I start putting the dishes on the counter. I feel the door open and his steps in my direction. I have my back to him as I finish putting the plates and cutlery down.
—This smells delicious. —he says as he reaches over to the counter and sit down.
—I wanted to do something delicious to apologize for yesterday. And thank you for taking care of me. —I say to him as I sit on next to him.
Something in my peripheral vision catches my attention. I think he look a little different. I turn my face to look at him better. But I can't figure out the angle and I lose my balance falling onto the floor.
—Ouch! —I hit my ass hard.
I try to stand up and then I hit my head on the counter.
—Shit! —I scream as I close my eyes in pain and rub where I've been hit.
—Are you all right? —he asks as I feel one of his hands on my waist and the other holding me by the arm.
I open my eyes as I stretch out one of my hands and hold on to his forearm as he helps me upright. The first impression with this new look has been, to say the least, painful. But the second impression.
Oh, my God!
This can't be my roommate.
I blink several times as I finish standing up. I think I have a concussion.
—Christian? —I ask him, doubting whether it's him or not.
—Do I look that different? —he asks, raising an eyebrow.
Different?
I don't think there's a definition for different. At least not in him. It's like he's a whole other person. For a moment I just stare at him trying to figure out if the man I helped with the bags half an hour ago and this one in front of me now are the same person.
The first thing I notice is his arm, which I'm still holding. He's strong and muscular just like I thought he was last night. Apparently, I wasn't hallucinating after all. I didn't expect this. And I didn't expect to feel that current running through my body again as I hold on to it.
His clothes have changed. He's wearing a white sweater that fits his body, which I can tell he exercises regularly. I continue to look up. The thick beard has been trimmed and he now looks several days old.
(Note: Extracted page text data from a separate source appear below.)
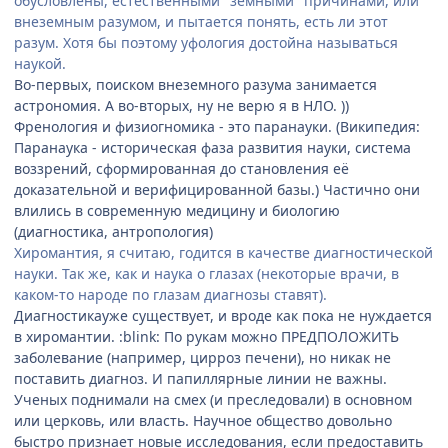
обусловлены, естественными "земными" причинами, или
внеземным разумом, и пытается понять, есть ли этот
разум. Хотя бы поэтому уфология достойна называться
наукой.
Во-первых, поиском внеземного разума занимается
астрономия. А во-вторых, ну не верю я в НЛО. ))
Френология и физиогномика - это паранауки. (Википедия:
Паранаука - историческая фаза развития науки, система
воззрений, сформированная до становления её
доказательной и верифицированной базы.) Частично они
влились в современную медицину и биологию
(диагностика, антропология)
Хиромантия, я считаю, годится в качестве диагностической
науки. Так же, как и наука о глазах (некоторые врачи, в
каком-то народе по глазам диагнозы ставят).
Диагностикауже существует, и вроде как пока не нуждается
в хиромантии. :blink: По рукам можно ПРЕДПОЛОЖИТЬ
заболевание (например, цирроз печени), но никак не
поставить диагноз. И папиллярные линии не важны.
Ученых поднимали на смех (и преследовали) в основном
или церковь, или власть. Научное общество довольно
быстро признает новые исследования, если предоставить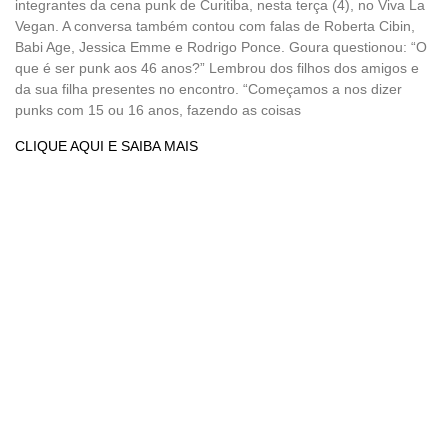
integrantes da cena punk de Curitiba, nesta terça (4), no Viva La
Vegan. A conversa também contou com falas de Roberta Cibin,
Babi Age, Jessica Emme e Rodrigo Ponce. Goura questionou: “O
que é ser punk aos 46 anos?” Lembrou dos filhos dos amigos e
da sua filha presentes no encontro. “Começamos a nos dizer
punks com 15 ou 16 anos, fazendo as coisas
CLIQUE AQUI E SAIBA MAIS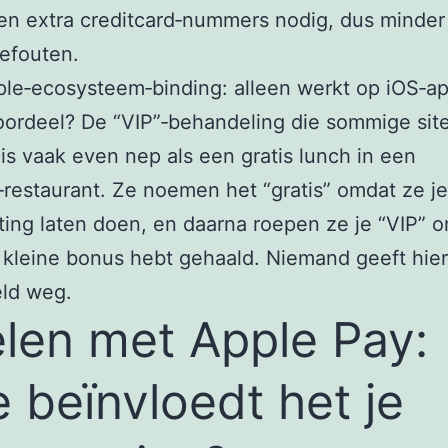
n extra creditcard‑nummers nodig, dus minder
efouten.
le‑ecosysteem‑binding: alleen werkt op iOS‑ap
ordeel? De “VIP”‑behandeling die sommige sit
is vaak even nep als een gratis lunch in een
‑restaurant. Ze noemen het “gratis” omdat ze je
ting laten doen, en daarna roepen ze je “VIP” o
 kleine bonus hebt gehaald. Niemand geeft hier
eld weg.
len met Apple Pay:
 beïnvloedt het je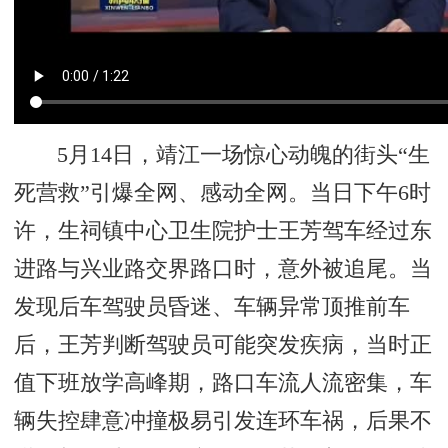
5月14日，靖江一场惊心动魄的街头“生
死营救”引爆全网、感动全网。当日下午6时
许，生祠镇中心卫生院护士王芳驾车经过东
进路与兴业路交界路口时，意外被追尾。当
发现后车驾驶员昏迷、车辆异常顶推前车
后，王芳判断驾驶员可能突发疾病，当时正
值下班放学高峰期，路口车流人流密集，车
辆失控肆意冲撞极易引发连环车祸，后果不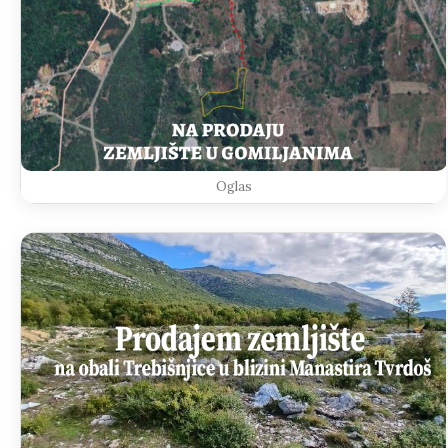
Oglas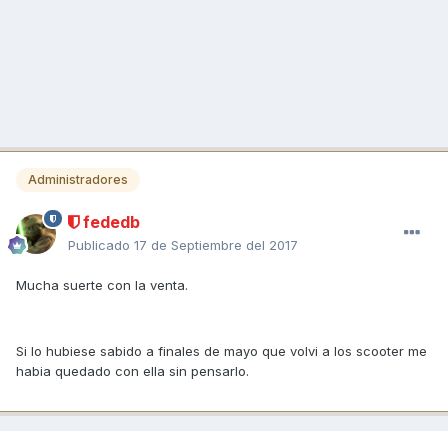
Administradores
fededb
Publicado
17 de Septiembre del 2017
Mucha suerte con la venta.
Si lo hubiese sabido a finales de mayo que volvi a los scooter me
habia quedado con ella sin pensarlo.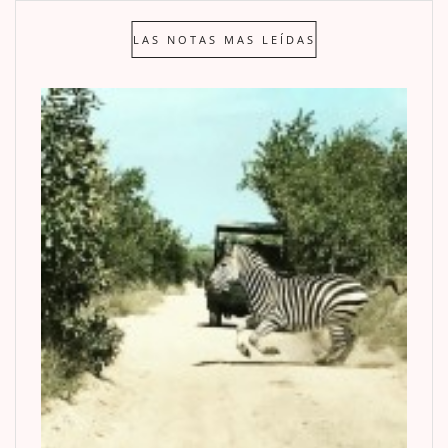
LAS NOTAS MAS LEÍDAS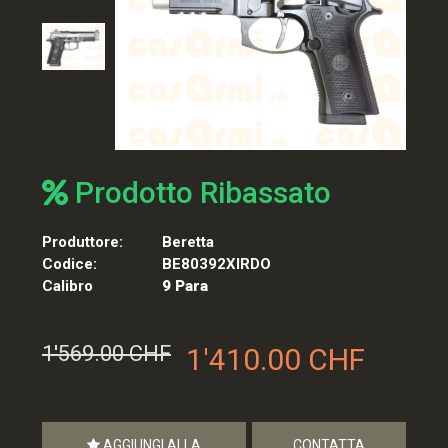
Prodotto Ribassato
Produttore:
Beretta
Codice:
BE80392XIRDO
Calibro
9 Para
1'569.00 CHF
1'410.00 CHF
AGGIUNGI ALLA
CONTATTA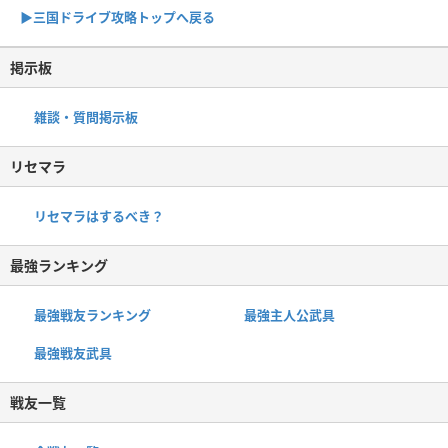
▶︎三国ドライブ攻略トップへ戻る
掲示板
雑談・質問掲示板
リセマラ
リセマラはするべき？
最強ランキング
最強戦友ランキング
最強主人公武具
最強戦友武具
戦友一覧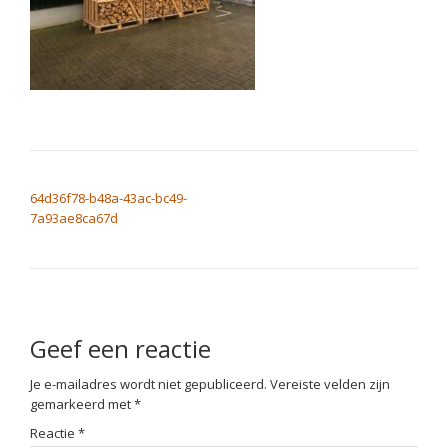
BERICHT NAVIGATIE
64d36f78-b48a-43ac-bc49-
7a93ae8ca67d
Geef een reactie
Je e-mailadres wordt niet gepubliceerd.
Vereiste velden zijn
gemarkeerd met
*
Reactie
*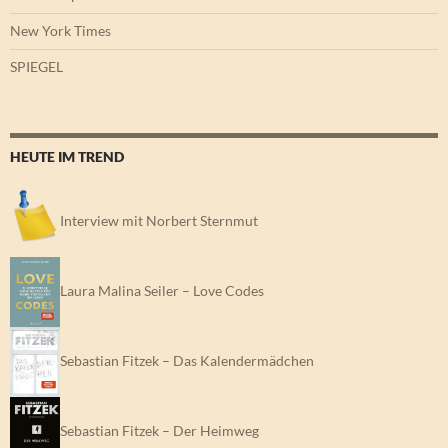
New York Times
SPIEGEL
HEUTE IM TREND
Interview mit Norbert Sternmut
Laura Malina Seiler – Love Codes
Sebastian Fitzek – Das Kalendermädchen
Sebastian Fitzek – Der Heimweg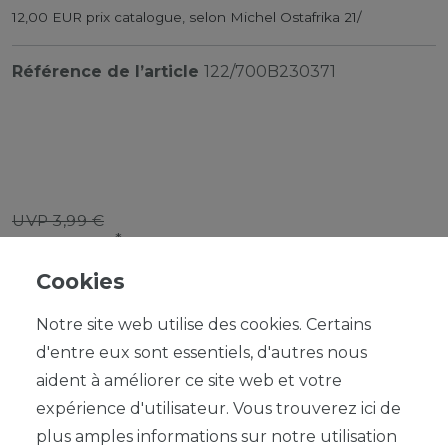
12,00 EUR prix catalogue, selon Michel Ostafrika 21/
Référence de l’article
122/700B230371
UVP 3,99 €
*
3,59 EUR
Cookies
Contenu
1
Notre site web utilise des cookies. Certains
d'entre eux sont essentiels, d'autres nous
aident à améliorer ce site web et votre
expérience d'utilisateur. Vous trouverez ici de
plus amples informations sur notre utilisation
The hideous cap has disappeared, and the long black hair has been trimmed, although it still remains long and unkempt and falls to the middle of his face. And his eyes. My God! They're not black. He has a beautiful eye color. A mixture of blue and grey.
I've never liked men with long hair. But there's something about the way he wears it that makes me start hyperventilating. But what I'm thinking about. If I don't like him. And I don't even know him.
What's happening to me?
I can't be attracted to him.
Or am I?
Because what I'm undeniably feeling is attraction. I don't know how body chemistry works, but can anyone be attracted to a person who's gay? I guess so. Or maybe he's not and they were just Kate's ideas. Either way, it's...
I look at him and I blink one more time and I still can't believe it.
The beard, the eyes, the hair, the clothes. The whole ensemble in him makes him look so damn sexy and snappy. I don't think I've ever had anyone so attractive in front of me in my life. Well, not to mention the celebrities I've met.
There I am justified. I'm not the only one who's attracted to a celebrity. In fact, I have a few on my "if I could sleep with a celebrity" list. But back to the main theme, which still holds me in its arms. He's not famous and even if he were, I don't need a relationship right now, plus I don't think he'd notice me.
I put those thoughts out of my mind and focus on the mantra I've been carrying for so many months. No men in my life, no men in my life, no men in my life. I repeat myself over and over again until the thoughts I had a few seconds ago disappear.